Il principio della responsabilizzazione induce attenzione proattiva da parte di chi deve trattare i dati personali. Secondo Antonio Caselli, Responsabile dell’Unità documentazione internazionale e riforma normativa Ue del Garante Privacy, posto che il Gdpr non interviene in un vuoto normativo, poiché completa le disposizioni della direttiva 95/46 e quindi del Codice italiano che ha recepito la direttiva: decreto legislativo 196/2003), ma ci sono alcune azioni che possono essere intraprese subito perché fondate su disposizioni precise del Regolamento che non lasciano spazi a interventi del legislatore nazionale (come invece avviene per altre norme del Regolamento, in particolare quelle che disciplinano i trattamenti per finalità di interesse pubblico ovvero in ottemperanza a obblighi di legge).
“Il suggerimento più importante è, a mio giudizio – spiega Caselli – di natura organizzativa: il regolamento è costruito sul principio della responsabilizzazione (accountability) di titolari e responsabili del trattamento, il che si traduce in una serie di comportamenti proattivi da parte di chi tratta dati personali. L’intervento delle autorità di protezione dati è soprattutto ex post, non ex ante: non ci sono più obblighi di notifica preventiva o autorizzazione preventiva da parte dell’autorità; il bilanciamento di interessi (rispetto all’interesse legittimo del titolare) spetta al titolare stesso, assistito da linee-guida delle autorità europee, ma operante autonomamente”.

Quindi si tratta di verificare se la propria organizzazione sia in grado di gestire responsabilmente i trattamenti di dati personali.
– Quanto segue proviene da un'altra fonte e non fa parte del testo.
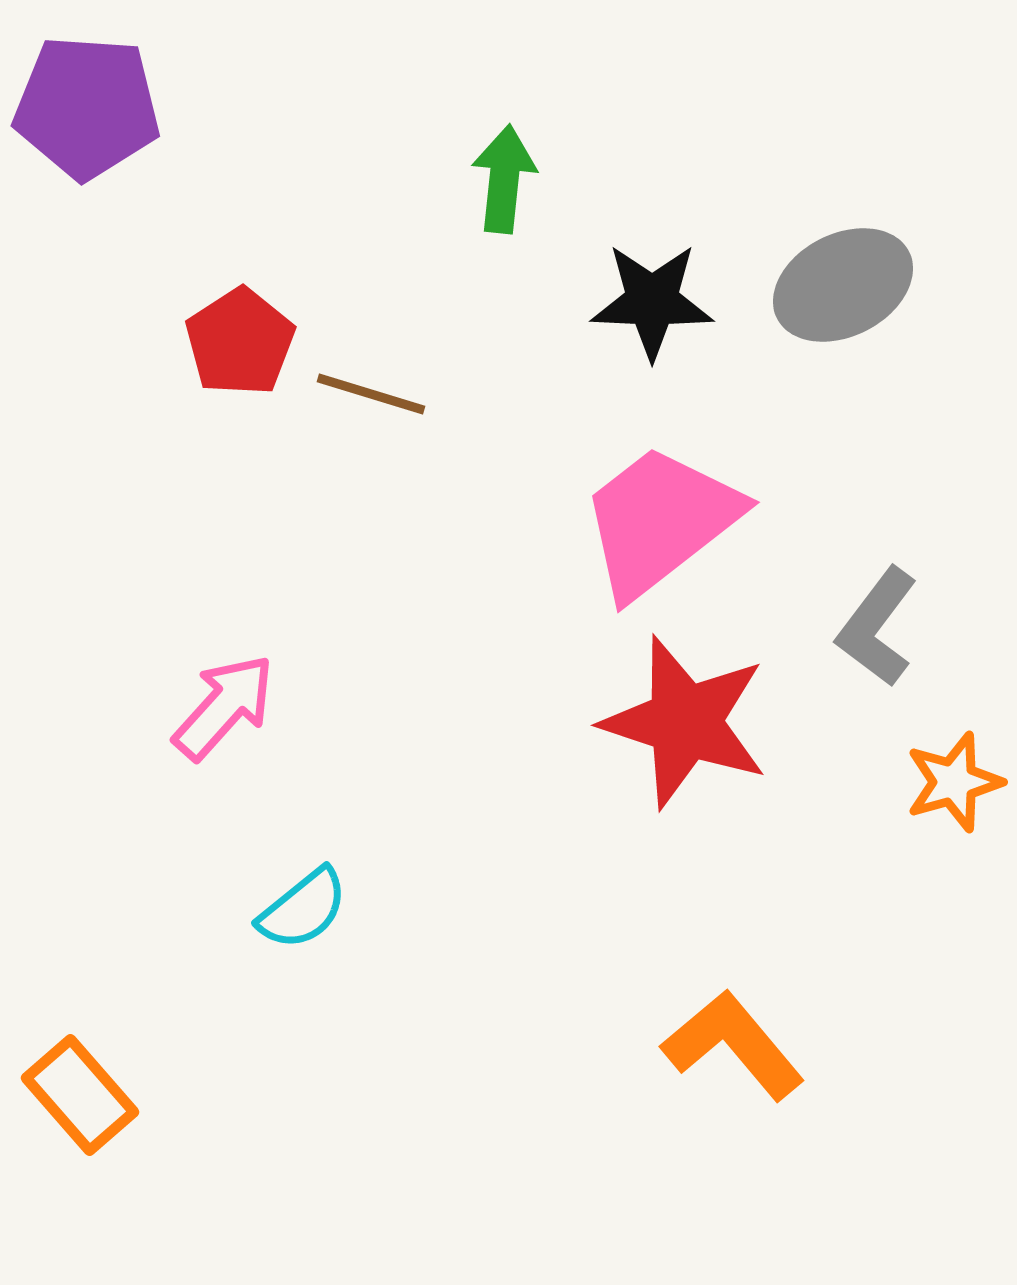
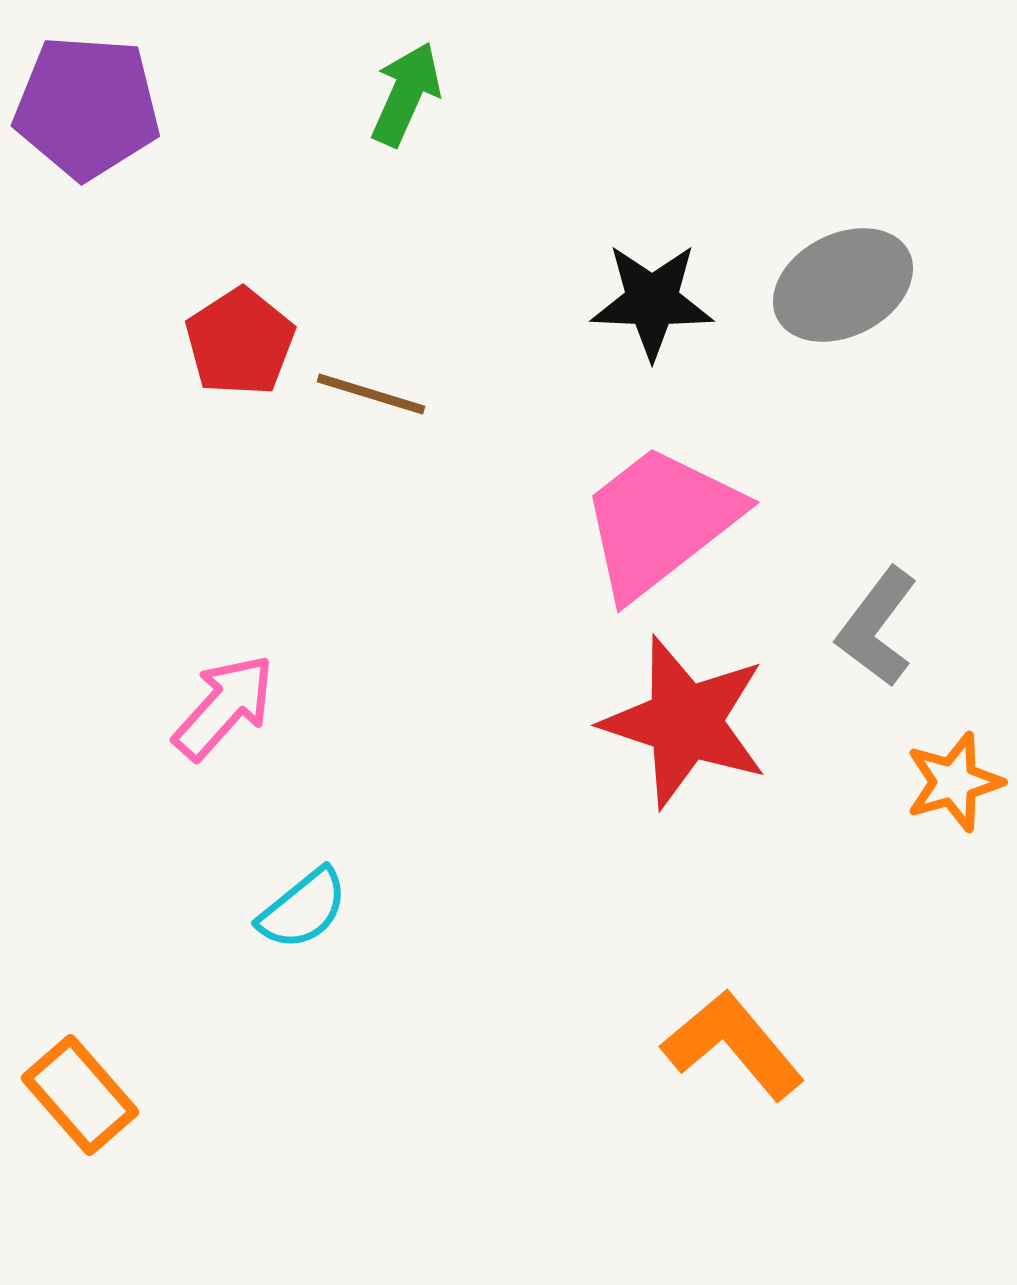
green arrow: moved 98 px left, 85 px up; rotated 18 degrees clockwise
Tutto ruota intorno alla comprensione dei trattamenti svolti, della loro natura e del loro ambito; alla definizione della necessità di tali trattamenti e dei dati che in essi sono elaborati, con riguardo alle finalità (lecite) e ai principi di minimizzazione e privacy by default; alla valutazione dell’impatto dei trattamenti svolti o previsti (in termini di diritti e libertà degli interessati) tenendo conto del rischio (residuale) di questi trattamenti una volta applicate le misure “tecniche e organizzative” (anche di sicurezza) che devono essere previste dal titolare o dal responsabile.
“Da questa analisi discende anche la decisione di designare o meno un DPO (a meno che non si rientri nei casi di designazione obbligatoria di un DPO previsti nel Regolamento) e di ricorrere a forme di certificazione (per esempio) al fine di dimostrare l’osservanza delle norme del regolamento. Tutto questo richiede, appunto, una valutazione complessiva dell’organizzazione aziendale e un’eventuale sua riconfigurazione in termini di processi di trattamento dati al fine di garantire che questi siano condotti responsabilmente. Le sanzioni che il regolamento prevede sono particolarmente consistenti proprio in rapporto al mancato rispetto di queste disposizioni di “accountability”. Sono previste alcune deroghe e misure di semplificazione rivolte alle Pmi, ma i criteri di valutazione di impatto (rischio) e accountability restano fondamentali per tutti i soggetti”, chiude Caselli.